Packaging siphons up to $3 trillion from the $22 trillion e-commerce industry, offering little value to customers. Repackaging the shipping box results in a better user experience while decreasing costs and reducing environmental impact.

3. Staples' Mark Buckley on tackling waste within e-commerce and shipping

Office giant Staples' e-commerce business is third only to Amazon's, but its waste reduction efforts are just as robust, tackling weighty issues such as secondary packaging for outbound freight and circular economy solutions.

"Excess packaging is the second-highest negative score that we get," said Buckley. To gain consumer trust and business efficiency, Staples has invested in right-sized packaging, developed a circular economy research partnership with the Rochester Institute of Technology and works with the Sustainable Innovation Lab to move waste materials back into production, such as using remanufactured ink and toner systems.

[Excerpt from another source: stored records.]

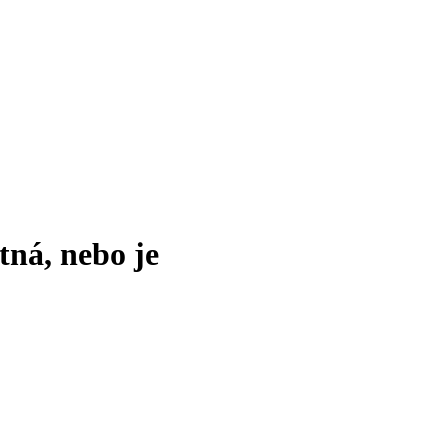
tná, nebo je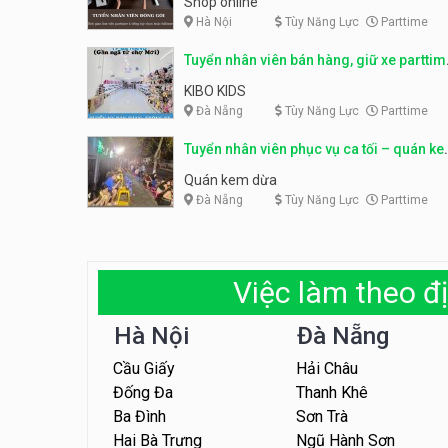
Shop online
Hà Nội
Tùy Năng Lực
Parttime
Tuyển nhân viên bán hàng, giữ xe parttim
– Kibo Kid
KIBO KIDS
Đà Nẵng
Tùy Năng Lực
Parttime
Tuyển nhân viên phục vụ ca tối – quán k
dừa
Quán kem dừa
Đà Nẵng
Tùy Năng Lực
Parttime
Việc làm theo đị
Hà Nội
Đà Nẵng
Cầu Giấy
Hải Châu
Đống Đa
Thanh Khê
Ba Đình
Sơn Trà
Hai Bà Trưng
Ngũ Hành Sơn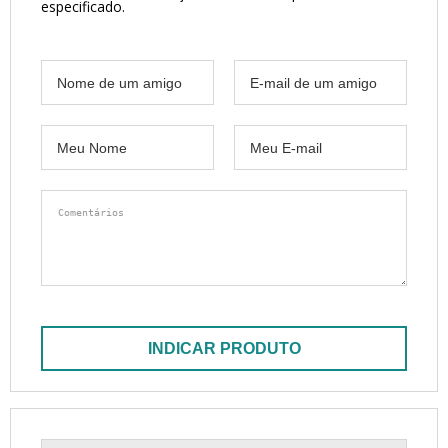
especificado.
INDICAR PRODUTO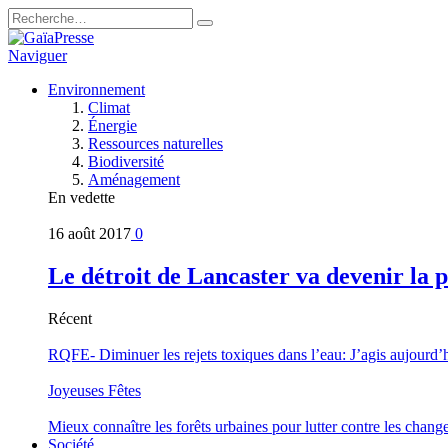
Naviguer
Environnement
Climat
Énergie
Ressources naturelles
Biodiversité
Aménagement
En vedette
16 août 2017
0
Le détroit de Lancaster va devenir la 
Récent
RQFE- Diminuer les rejets toxiques dans l’eau: J’agis aujourd’
Joyeuses Fêtes
Mieux connaître les forêts urbaines pour lutter contre les chan
Société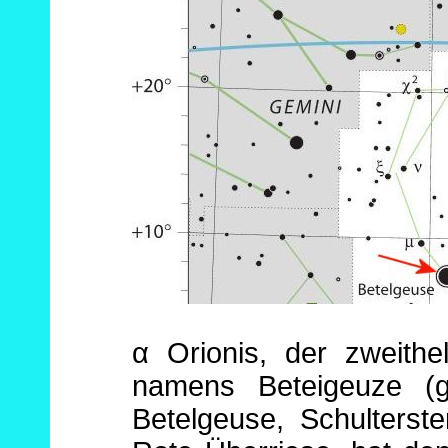
α Orionis, der zweithe
namens Beteigeuze (ge
Betelgeuse, Schulterst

"It makes us more profitable, more efficient and reduces our impact on the environment," concluded Buckley.

4. From here to circularity

It's a long journey, especially for companies that are bending their supply chains circular, like at office furniture manufacturer Steelcase: Seven years in the making, its walk towards circularity is still beginning.

"Sustainability has been a good trip, but it's going to be more exciting from here," said Steelcase's director of global sustainability, Angela Nahikian.

In a long, nearly 20-minute-long video, Nahikian and Dan Dicks, Steelcase director of global end-of-use services, describe how they have carefully built relationships with influencers beyond the sustainability department to reach the destination together. 

"We think about the circular economy a manifestation of our purpose," said Nahikian, but "we're not going to get it right on day one." Participate actively in product life cycles, even beyond their end-of-use point, promotes efficiency, innovation, waste reduction and cost savings.

5. Dow's Jeff Wooster on recovering plastic marine debris

Dow's view on the circular economy is as broad as its product options, according to Jeff Wooster, global sustainability director at Dow: It's "anything that we can do to improve resource efficiency, capture materials and put them back in the industrial system and create value out of things that had no value."

In order to be effective, though, Dow has narrowed its focus to combat marine plastic. Through a 30-year partnership with the Ocean Conservancy, the consumer goods company has become a researcher discovering the root of plastic debris in the ocean.

They found that developing economies, where income is growing but not waste management practices, tend to be the biggest sources of marine plastic debris.

Up to 90 percent of plastics, by weight, can be recycled, but there are challenges around keeping lightweight plastics, such as food wrappers, out of the waste stream.

"It takes a combination of private industry, the public sector, governments, local activist groups and civic organizations working together."